Tri-County General Hospital was modern, efficient, clean and still well-staffed, despite this area of Georgia losing many high-CAP people to the Confederacy. Medical staff tended to be less aggressive, which led to lower CAP scores, which led to fewer chances to be picked up.
The uniforms were largely unchanged from before the days of the Average Joes TV series, despite society's adaptations to the new reality. The only exceptions were that hemlines had gone up and bras were now considered optional, and Doctor Victor Walden didn't want to make bet on how many of the comely female doctors and nurses around him weren't wearing panties either. He knew for a fact that in Emergency and other areas where scrubs were the order of the day that many ladies didn't bother wearing a thing under them, and they had frequently opined that it beat out having to throw out underwear soaked with patients' fluids. The males continued to dress largely as they had before.
"Hey, VW!" called out his opposite number on the day shift, Robert Proust. "Doc Proctor wants to see you."
Victor winced at his initials, cursing mentally that his parents hadn't given him another first name. Any other first name. At least one that didn't make everyone associate his initials with a German automobile. In high school, his much-detested nickname had been "Bug", now to alumnae he was Doctor Bug, which made him sound like an entomologist rather than the top-rated trauma resident he was. "See me about what?" he demanded shortly.
"Dunno," Robert shrugged. "Just said that when you came on duty, to go see him." Robert leered at the handsome resident. "You been boinking his secretary again?"
Victor shivered. "Of course not, I still have some standards." His brow furled in puzzlement. Now what could THAT be about, he wondered?
Sid Cheevers surreptitiously watched as his granddaughter Vickie dealt with the rather tall, burly customer. It wasn't that the customer was threatening, but at six-foot-six, broad-shouldered, well-muscled and obviously fit, he was quite intimidating and at 13 Vickie was quite vulnerable if he chose to make any untoward advances. For that matter, with that size differential Sid would be quite vulnerable as well. The woman who had arrived with Vickie's customer and was currently meandering about the plants in the greenhouse, was the same size and shape and likewise quite intimidating.
Sid had owned and operated this garden centre in British Columbia's Okanagan Valley since before Vickie was born, and she loved to help her grandfather on evenings and weekends. Her experience had made her quite knowledgeable in the ins and outs of horticulture, and she hoped to specialize in the field in university.

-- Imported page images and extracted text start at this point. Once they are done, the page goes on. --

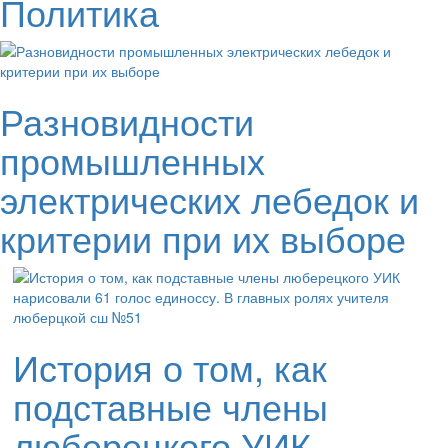
Политика
Разновидности
промышленных
электрических лебедок и
критерии при их выборе
История о том, как
подставные члены
люберецкого УИК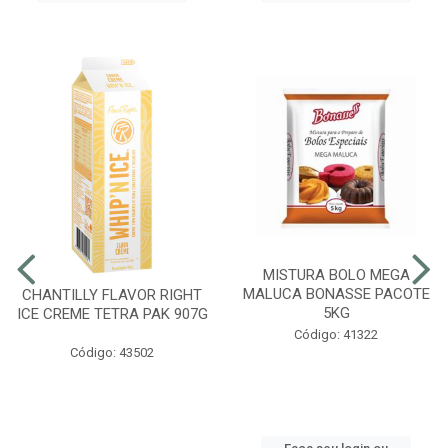
MISTURA BOLO MEGA
MALUCA BONASSE PACOTE
CHANTILLY FLAVOR RIGHT
5KG
ICE CREME TETRA PAK 907G
Código: 41322
Código: 43502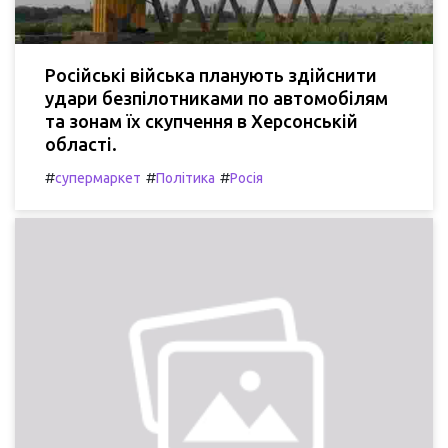
Російські війська планують здійснити
удари безпілотниками по автомобілям
та зонам їх скупчення в Херсонській
області.
#
#
#
супермаркет
Політика
Росія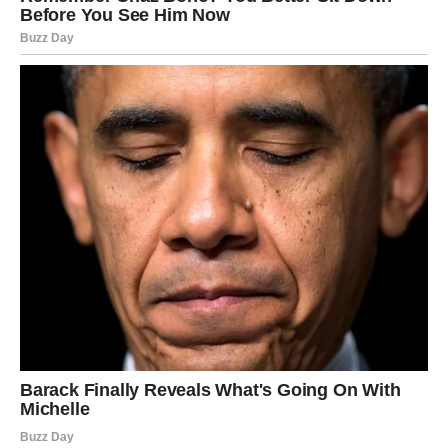
Na ljubavnom planu može doći do velikih emotivnih
preokreta. Oni koji su u vezi mogu imati razgovor koji
menja odnos iz korena, dok slobodne Škorpije mogu
doživeti snažnu privlačnost prema nekome ko se
pojavljuje iznenada, ali sa jakim uticajem.
Na poslovnom planu moguća je prilika koja traži hrabrost.
Škorpija će morati da odluči da li želi sigurnost ili rast.
Njena intuicija biće veoma jaka i ako je posluša, može
napraviti važan korak napred.
Strelac
Strelac ulazi u period želje za promenom, pokretom i
novim iskustvima. Ako je dugo osećao da stoji u mestu,
sada će poželeti da to promeni. Ovo je vreme u kojem će
ga privlačiti nove ideje, novi ljudi i sve ono što mu vraća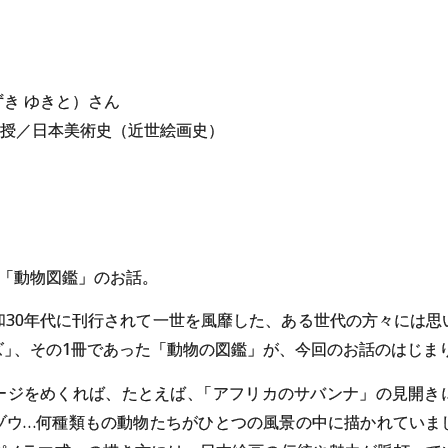
ずき ゆきと）さん
授／日本美術史（近世絵画史）
「動物図鑑」のお話。
和30年代に刊行されて一世を風靡した、ある世代の方々には思
ズ
」
、その1冊であった「動物の図鑑」が、今回のお話のはじま
ージをめくれば、たとえば
、
「アフリカのサバンナ」の見開き
ゾウ…何種類もの動物たちがひとつの風景の中に描かれていま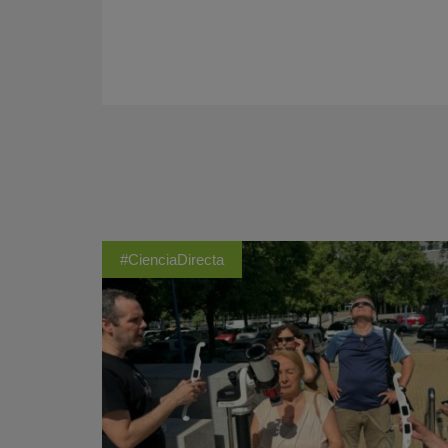
#CienciaDirecta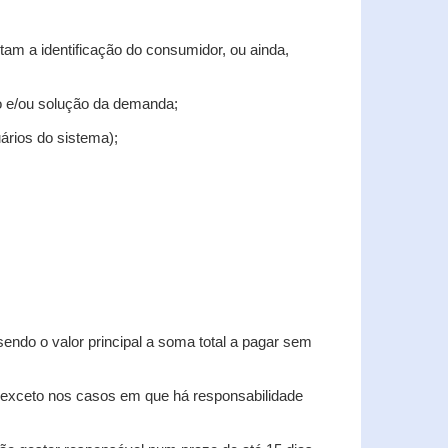
tam a identificação do consumidor, ou ainda,
tro e/ou solução da demanda;
uários do sistema);
sendo o valor principal a soma total a pagar sem
, exceto nos casos em que há responsabilidade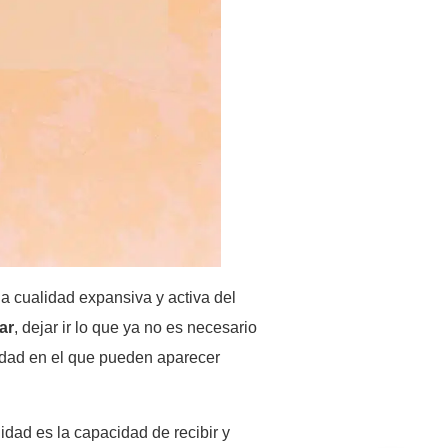
la cualidad expansiva y activa del
ar
, dejar ir lo que ya no es necesario
lidad en el que pueden aparecer
lidad es la capacidad de recibir y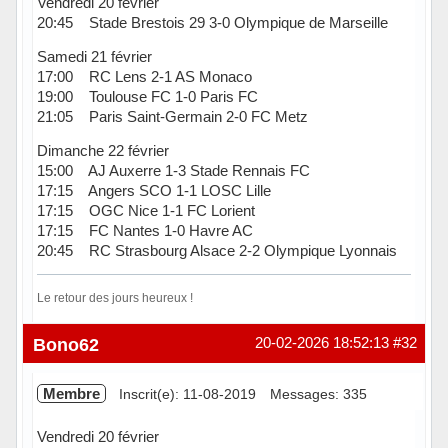
Vendredi 20 février
20:45 Stade Brestois 29 3-0 Olympique de Marseille
Samedi 21 février
17:00 RC Lens 2-1 AS Monaco
19:00 Toulouse FC 1-0 Paris FC
21:05 Paris Saint-Germain 2-0 FC Metz
Dimanche 22 février
15:00 AJ Auxerre 1-3 Stade Rennais FC
17:15 Angers SCO 1-1 LOSC Lille
17:15 OGC Nice 1-1 FC Lorient
17:15 FC Nantes 1-0 Havre AC
20:45 RC Strasbourg Alsace 2-2 Olympique Lyonnais
Le retour des jours heureux !
Hors ligne
Bono62
20-02-2026 18:52:13
#32
Membre
Inscrit(e): 11-08-2019
Messages: 335
Vendredi 20 février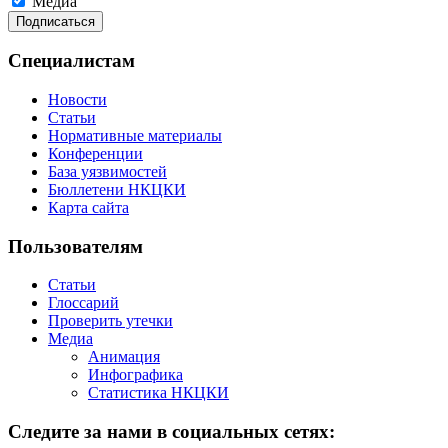
Медиа
Специалистам
Новости
Статьи
Нормативные материалы
Конференции
База уязвимостей
Бюллетени НКЦКИ
Карта сайта
Пользователям
Статьи
Глоссарий
Проверить утечки
Медиа
Анимация
Инфографика
Статистика НКЦКИ
Следите за нами в социальных сетях: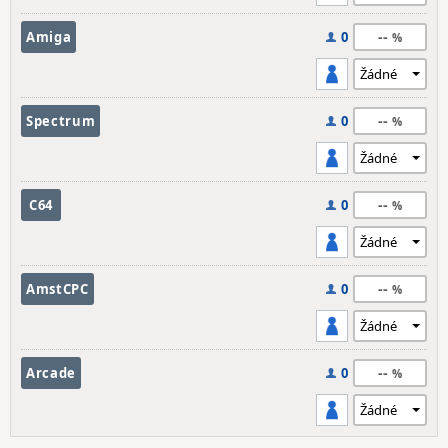
--
Amiga
0
--
Spectrum
0
--
C64
0
--
AmstCPC
0
--
Arcade
0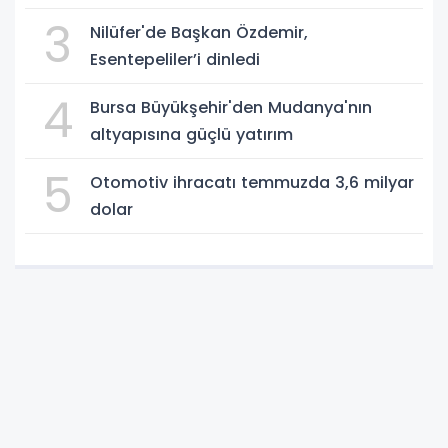
3
Nilüfer'de Başkan Özdemir,
Esentepeliler’i dinledi
4
Bursa Büyükşehir'den Mudanya'nın
altyapısına güçlü yatırım
5
Otomotiv ihracatı temmuzda 3,6 milyar
dolar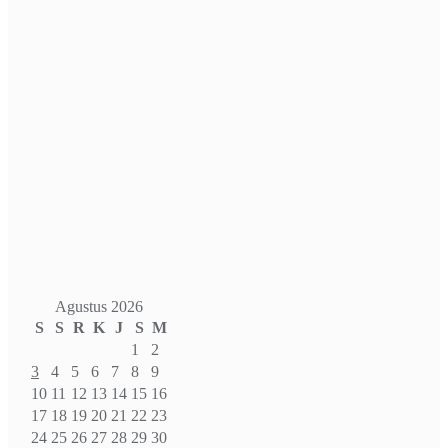
Agustus 2026
S
S
R
K
J
S
M
1
2
3
4
5
6
7
8
9
10
11
12
13
14
15
16
17
18
19
20
21
22
23
24
25
26
27
28
29
30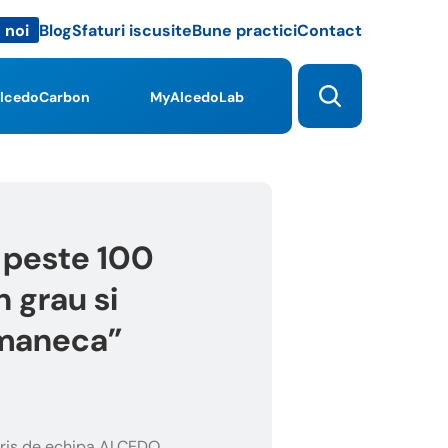
Blog
Sfaturi iscusite
Bune practici
Contact
 noi
lcedoCarbon
MyAlcedoLab
e peste 100
n grau si
 maneca”
ris de echipa ALCEDO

The rest of the customers Sid and his staff could handle, but these two made him nervous, and he couldn't explain why.
"Excuse me, sir, could we have a word? In private? In your office?"
He jumped. He hadn't noticed the woman had left the greenhouse, nor had he heard the woman sneak up behind him. She would make a good thief, he decided.
Then he had a look at the ID she was proffering. Ah, that explained a lot — and yet, where was the interdiction field? Intensely curious, he led the way to his tiny corner office.